It is entirely sensible to cut out the repetition and duplication of arguing over the same square inches of bureaucratic turf every year. It was not just a waste of time, it distorted spending in favour of short- term projects because it was difficult to plan over a number of years. And the system of "bilaterals", by which each department's spending was fixed in a separate negotiation with the Treasury, actively prevented the Government forming an overview of its priorities.
Of course, the horse-trading between departments has not been abolished, and nor can it be. The fact is that the comprehensive spending review has got stuck in a number of disputes between the Treasury and departments. The Ministry of Defence is, for example, worried about its aircraft carriers. It seems that one of the reasons why Mr Brown came to the House of Commons yesterday and stole his own thunder from his Mansion House speech last night was to put pressure on those of his colleagues who have yet to agree their budgets. It had "always been planned" to announce the outcome of the spending review in two parts, said the spin doctors, although the omission of the actual numbers from yesterday's statement was curious.

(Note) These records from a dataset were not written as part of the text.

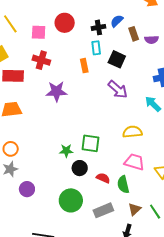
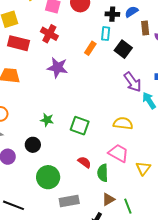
orange rectangle: (84, 66) -> (90, 48), turned 32
purple arrow: (118, 89) -> (133, 82), moved
green star: (66, 151) -> (47, 120), moved
black circle: (80, 168) -> (33, 145), moved
gray rectangle: (103, 210) -> (69, 201), moved

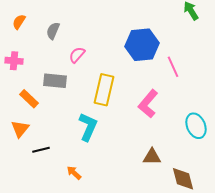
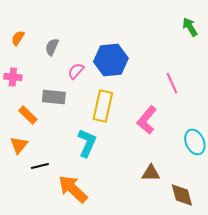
blue hexagon: (142, 45) -> (111, 60), moved
orange arrow: (74, 173) -> (73, 189), size x2.0

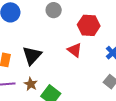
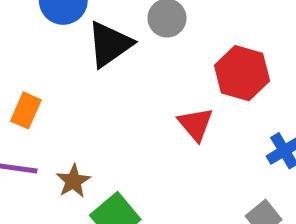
black triangle: (32, 55) -> (110, 44), moved

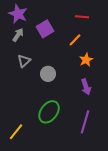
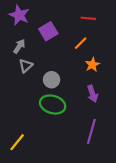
gray arrow: (18, 35) -> (19, 46), moved
green ellipse: (49, 112) -> (53, 105), moved, turned 70

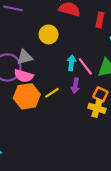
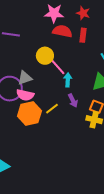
red rectangle: (100, 20) -> (83, 35), moved
pink line: (85, 66) -> (58, 67), moved
purple arrow: (75, 86) -> (73, 101), turned -32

It had no doubt also "always been planned" to leak the target of cutting the national debt to 40 per cent of national income to the Financial Times this week, as the spending negotiations drew to a close. Again, this was "spin music" designed to encourage a prudent outcome. A big fuss about the national debt helps draw attention to the fiscal irresponsibility of the previous Conservative administration and make sense of the Chancellor's "iron discipline".
However, if we clear away all the spin, a few facts do become clear. One is that Mr Brown is not "continuing to stick to Tory spending targets for the rest of this parliament", contrary to the claims of his detractors on Labour's left (including for these purposes the Liberal Democrats). Strong economic growth has given him room to manoeuvre, and he is doing the sensible thing which is to increase spending a little - in priority areas - and to pay back a little bit more debt than planned. The Liberal Democrat pounds 50bn "war chest", however, is a figment of speculative forecasting, being the cumulative amount of extra spending that might theoretically be available if the economy went on growing "beyond history" - in Alan Greenspan's resonant description of the American economic miracle.
The Conservative benches in the Commons raised ironic cheers for the Chancellor's announcement that the privatisation programme would continue. In fact, they should be embarrassed that Mr Brown could still find so many more things to sell off. For all the Chancellor's courting of the "Old" elements of his party, he cut a thoroughly "New" figure yesterday, linking new money to efficiency savings and "modernisation".
Mr Brown's reforms mean that the priorities of the spending negotiations, which will now take place more or less continuously, should be more long- term than in the past, and that the much vaunted "big picture" will be easier to see. That much is to be applauded. The consequence of the new system, however, is that the setting of priorities will be even more centrally controlled than before, with the Prime Minister and Chancellor effectively dictating to their colleagues, which makes the openness which Gordon Brown promised yesterday all the more important.